Saved entries:
• • •

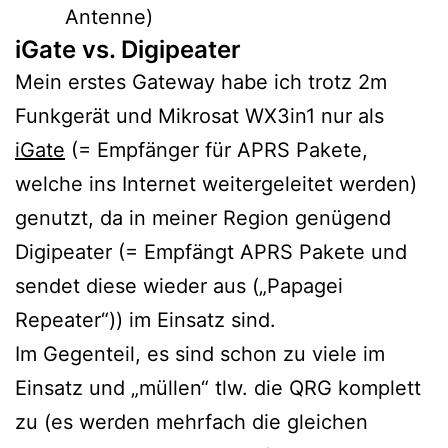
Antenne)
iGate vs. Digipeater
Mein erstes Gateway habe ich trotz 2m
Funkgerät und Mikrosat WX3in1 nur als
iGate
(= Empfänger für APRS Pakete,
welche ins Internet weitergeleitet werden)
genutzt, da in meiner Region genügend
Digipeater (= Empfängt APRS Pakete und
sendet diese wieder aus („Papagei
Repeater“)) im Einsatz sind.
Im Gegenteil, es sind schon zu viele im
Einsatz und „müllen“ tlw. die QRG komplett
zu (es werden mehrfach die gleichen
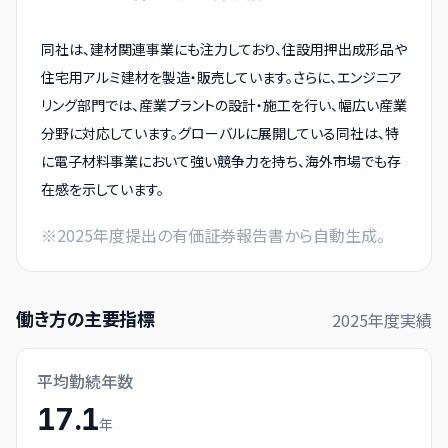
同社は、建材関連事業にも注力しており、住設用押出成形品や
住宅用アルミ建材を製造・販売しています。さらに、エンジニア
リング部門では、産業プラントの設計・施工を行い、幅広い産業
分野に対応しています。グローバルに展開している同社は、特
に電子材料事業において強い競争力を持ち、海外市場でも存
在感を示しています。
※
2025
年度提出の有価証券報告書から自動生成。
働き方の主要指標
2025
年度実績
平均勤続年数
17.1
年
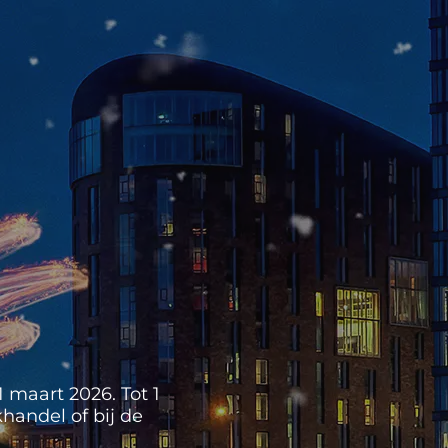
 maart 2026. Tot 1
handel of bij de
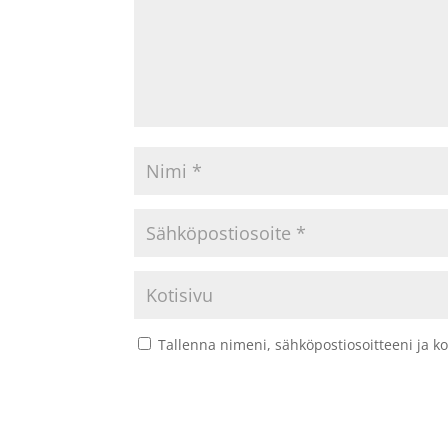
Tallenna nimeni, sähköpostiosoitteeni ja 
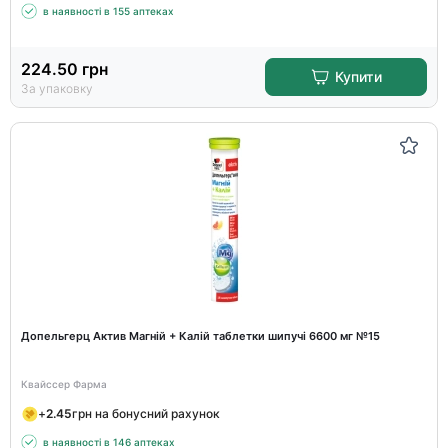
в наявності в 155 аптеках
224.50
грн
Купити
За упаковку
Допельгерц Актив Магній + Калій таблетки шипучі 6600 мг №15
Квайссер Фарма
+
2.45
грн на бонусний рахунок
в наявності в 146 аптеках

• • •

» TASK DESCRIPTION:
Please write out every entry exactly, but skip the pictures.

» ANSWER TO THIS TASK:
Antenne)
iGate vs. Digipeater
Mein erstes Gateway habe ich trotz 2m
Funkgerät und Mikrosat WX3in1 nur als
iGate
(= Empfänger für APRS Pakete,
welche ins Internet weitergeleitet werden)
genutzt, da in meiner Region genügend
Digipeater (= Empfängt APRS Pakete und
sendet diese wieder aus („Papagei
Repeater“)) im Einsatz sind.
Im Gegenteil, es sind schon zu viele im
Einsatz und „müllen“ tlw. die QRG komplett
zu (es werden mehrfach die gleichen
同社は、建材関連事業にも注力しており、住設用押出成形品や
住宅用アルミ建材を製造・販売しています。さらに、エンジニア
リング部門では、産業プラントの設計・施工を行い、幅広い産業
分野に対応しています。グローバルに展開している同社は、特
に電子材料事業において強い競争力を持ち、海外市場でも存
在感を示しています。
※
2025
年度提出の有価証券報告書から自動生成。
働き方の主要指標
2025
年度実績
平均勤続年数
17.1
年
 maart 2026. Tot 1
handel of bij de
Tallenna nimeni, sähköpostiosoitteeni ja 
в наявності в 155 аптеках
224.50
грн
Купити
За упаковку
Допельгерц Актив Магній + Калій таблетки шипучі 6600 мг №15
Квайссер Фарма
+
2.45
грн на бонусний рахунок
в наявності в 146 аптеках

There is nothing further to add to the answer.